Diese neuartige Lebensperspektive, dieser andersartige Lebensraum ist keine Leistung von findigen Einzelnen kraft einer verbliebenen Rest-Souveränität. Es ist vielmehr etwas, das sich im Sharing des Scheiterns ergibt, entdeckt wird; die sich sozial zeigende Wahrheit eines anders möglichen Lebens. Es handelt sich um eine wechselseitige Gabe. Dem Scheitern wird in einer Struktur Raum gegeben und im Scheitern wird Raum gegeben. Es führt über eine Verlust- bzw. Ohnmachtssituation hinaus.

3. Das Evangelium Jesu als Kultur des Scheiterns

Es ist eine solche Kultur des Scheiterns, die das Evangelium Jesu favorisiert und praktiziert: das Zulassen von Ohnmacht im Scheitern und seine Wende in sozialen Raum-Gaben. Das Evangelium Jesu ist eine solche Kultur des Scheiterns.
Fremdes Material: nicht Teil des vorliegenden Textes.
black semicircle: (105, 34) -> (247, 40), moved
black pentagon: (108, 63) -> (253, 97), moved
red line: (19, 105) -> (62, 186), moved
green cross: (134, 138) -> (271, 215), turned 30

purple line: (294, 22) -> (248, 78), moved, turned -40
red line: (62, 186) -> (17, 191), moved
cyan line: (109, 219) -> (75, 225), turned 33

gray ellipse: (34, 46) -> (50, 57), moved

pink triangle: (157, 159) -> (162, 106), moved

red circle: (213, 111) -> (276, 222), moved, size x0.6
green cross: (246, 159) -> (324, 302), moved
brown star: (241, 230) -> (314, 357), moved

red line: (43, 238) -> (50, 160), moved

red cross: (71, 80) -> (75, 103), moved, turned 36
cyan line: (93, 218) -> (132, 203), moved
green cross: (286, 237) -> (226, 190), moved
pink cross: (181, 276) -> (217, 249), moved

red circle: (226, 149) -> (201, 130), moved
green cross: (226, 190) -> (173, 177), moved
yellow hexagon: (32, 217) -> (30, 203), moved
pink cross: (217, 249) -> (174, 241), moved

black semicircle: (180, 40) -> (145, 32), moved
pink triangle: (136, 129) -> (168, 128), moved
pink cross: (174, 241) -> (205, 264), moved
Die biblischen Texte erzählen davon in mannigfaltigen Weisen. Individuelle Protagonisten scheitern mit bedeutsamen Anliegen (Mose, Elija, David). Ganze kollektive und politische Aktivitäten schlagen fehl (Exil). Immer wieder aber öffnen sich in diesen toten Punkten Räume, in denen bisherige soziodiskursive und soziotheologische Rahmen zur Disposition gestellt und überschritten werden. Ihre normativen Erfolgspositionen erleiden eine Negation, führen aber in kritische und kreative Entdeckungen bzw. Transgressionen.

Ein bekanntes neutestamentliches Beispiel dafür ist der Verlorene Sohn. Er landet bei den Schweinen und scheitert schändlich, sozial wie religiös. In der späteren Wiederannahme als Sohn durch den Vater wird der soziokulturell geltende Rahmen (dem gemäß er eigentlich ausgeschlossen bliebe) zur Disposition gestellt und überschritten. Der Vater erweist sich als „voll Erbarmen“ und öffnet in kritischen Dis-Positionen der Ordnung einen Raum, in dem der Sohn neu zu leben beginnen kann.
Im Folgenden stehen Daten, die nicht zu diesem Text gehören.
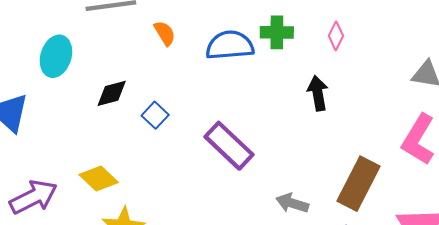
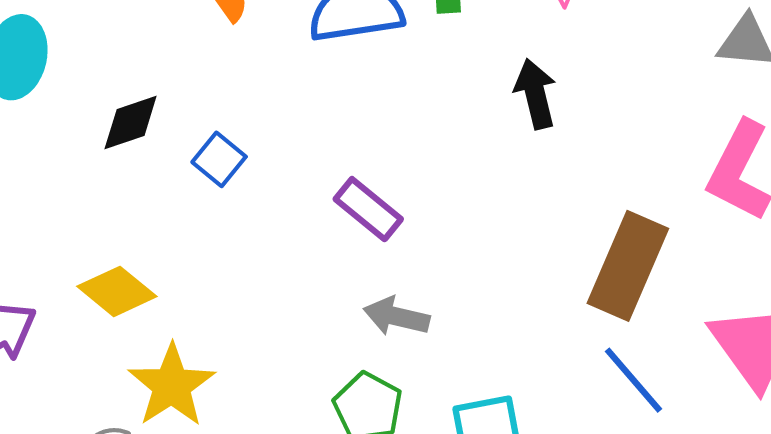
purple rectangle: (229, 146) -> (368, 209), size x0.7
gray arrow: (292, 203) -> (396, 316), moved

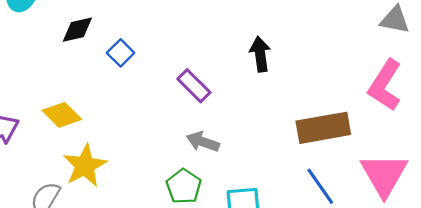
black arrow: (535, 94) -> (260, 54), moved
brown rectangle: (628, 266) -> (323, 128), turned 51

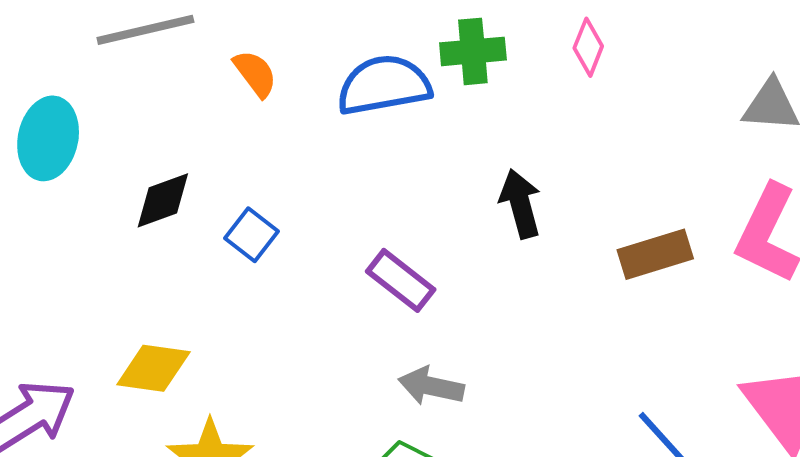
yellow diamond: (62, 115) -> (153, 368), turned -30
brown rectangle: (323, 128) -> (655, 254), moved, size x0.7

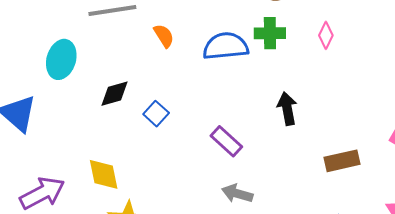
brown rectangle: (655, 254) -> (342, 161), moved
yellow diamond: (153, 368) -> (104, 174), turned 66

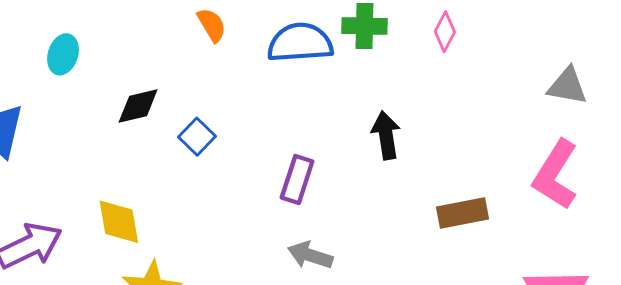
cyan ellipse: (61, 59) -> (63, 54), size x0.7
purple rectangle: (226, 141) -> (297, 180), turned 64

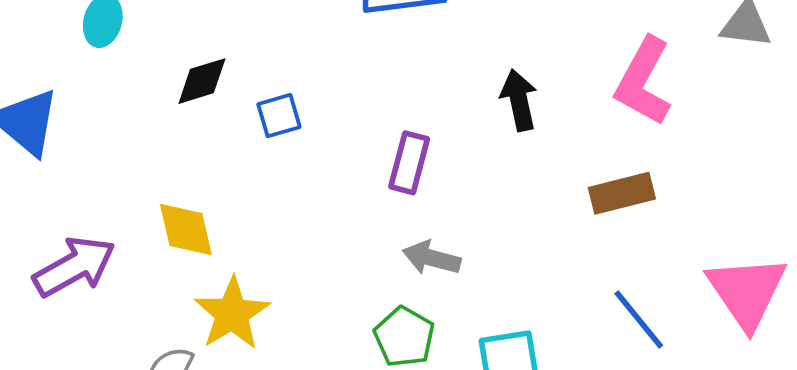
blue square: (197, 137) -> (279, 116), turned 33
pink L-shape: (555, 175) -> (643, 81), moved

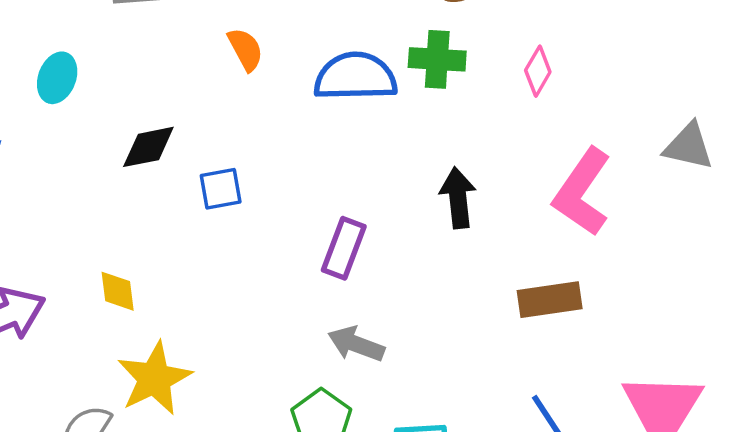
yellow diamond: (186, 230) -> (118, 291), size x0.7

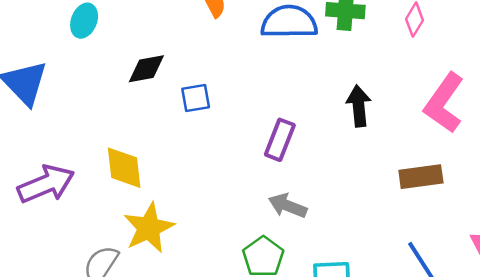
yellow diamond: (118, 291) -> (124, 168), size x1.5

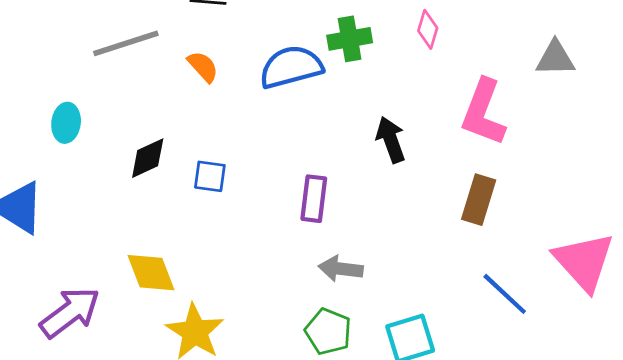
blue square: (196, 98) -> (210, 176), turned 32
brown rectangle: (421, 177) -> (479, 200), turned -51

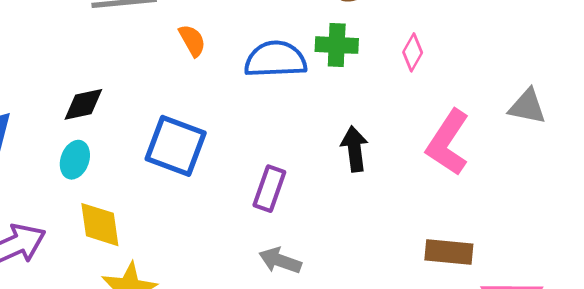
cyan ellipse: (66, 123) -> (75, 160), moved
black diamond: (148, 158) -> (83, 104), moved
blue square: (210, 176) -> (176, 146), size x1.8
brown rectangle: (479, 200) -> (449, 252), moved, turned 66

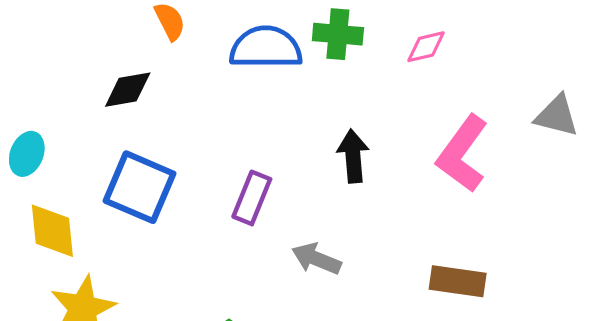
pink diamond: (413, 52) -> (426, 47), turned 45
black diamond: (83, 104) -> (128, 90), moved
blue square: (176, 146) -> (140, 187), moved
gray arrow: (280, 261) -> (316, 259), moved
Von dort führt eine christologische Spur zu Jesus am Ostermorgen. Jesus ist am Kreuz in aller Schande gescheitert. Nun aber öffnet sich ein Lebensraum jenseits dessen, was bisher denkbar und lebbar war. Darin büßt selbst der Tod seine absolute Position ein und scheitert in seinem Zugriff auf Jesus. Die Jüngerinnen und Jünger geben diesem Unfassbaren in ihren Zeugnissen Gestalt und bezeugen darin den Gott des Lebens Jesu in den toten Punkten des Scheiterns.

Glaube an den Gott der Lebenswenden

In dieser Weise ist das Evangelium die menschliche Praxis des Glaubens an Gott, der dem Scheitern Raum gibt und der im Scheitern Raum gibt. Dieser Glaube verzahnt menschliche soziale Dis-Positionen mit dem Raum Gottes.
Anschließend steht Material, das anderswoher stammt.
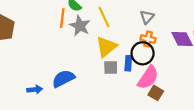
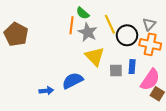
orange cross: (148, 39) -> (150, 44), size x1.5
yellow triangle: (106, 47) -> (95, 56), moved, turned -35
black circle: (143, 53) -> (127, 35), moved

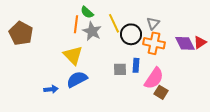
yellow triangle: (95, 56) -> (73, 55), moved

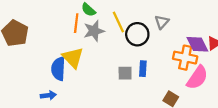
gray star: (92, 31) -> (94, 31), turned 30
orange cross: (154, 43) -> (185, 58), moved
pink semicircle: (154, 78) -> (197, 78), moved
blue semicircle: (77, 79) -> (58, 69), moved, turned -60

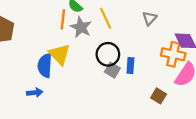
gray star: (94, 31) -> (81, 27), turned -30
black circle: (137, 34) -> (108, 54), moved
gray square: (125, 73) -> (112, 70), turned 32

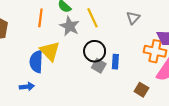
orange line: (63, 19) -> (40, 18), moved

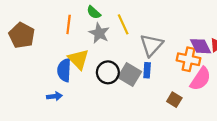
gray triangle: (133, 18) -> (151, 45), moved, size x1.6
black circle: (95, 51) -> (108, 72), moved
gray square: (99, 66) -> (130, 75), size x1.5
Es handelt sich um eine polare bzw. wechselseitige Dynamik. Auf der einen Seite steht der Glaube an Gott, der sich in Jesus als Gott des Lebens im Tod des Scheiterns ausweist. Auf der anderen Seite artikuliert sich dieser Glaube gerade dort, wo Menschen ein Sharing im Scheitern praktizieren. In sozialen Dis-Positionen entdecken sie kritisch und kreativ neue mögliche Lebensräum in und aus Scheitern. Diese Entdeckungs- und Überschreitungsvorgänge werden angeregt durch die Begegnung mit Gottes Unfassbarkeit selbst, zugleich geben sie dem Glauben an den Gott der Lebenswenden in dieser Weise Ausdruck und Gestalt. In den Raum-Gaben im Sharing des Scheiterns gewinnt der Glaube an den Gott des Lebens Jesu Gegenwart.

Gottes Gabe, scheitern zu können

Das Evangelium Jesu ist eine Kultur des Scheiterns. Es delegiert Wenden im Scheitern nicht an die Einzelnen, sondern räumt Scheitern sozial ein. Es gibt dem Scheitern Raum, damit im Scheitern neuer Lebensraum gegeben und empfangen werden kann, jenseits der bisher herrschenden normativen Erfolgsordnung. Eine Individualisierung von Scheitern und ihre Tendenz zur Tabuisierung wird darin überschritten und Impulse für eine Solidarisierung im Scheitern gegeben. Sie entfaltet gesellschaftliche Kritik, wo Lebensbrüche, Schwäche, Fragmentarität, Fehlbarkeit/Fallibilität ausgeschlossen oder marginalisiert werden.

Im Scheitern lässt sich so eine Sozialität entdecken, die voll Hoffnung ist und auf Gott als ihrer Ur-Gabe verweist. Es ist eine Gabe, scheitern zu können, d.h. es zuzulassen und zu wenden. An toten Punkten menschlichen Lebens ergibt sich ein überraschender Lebensraum Gottes.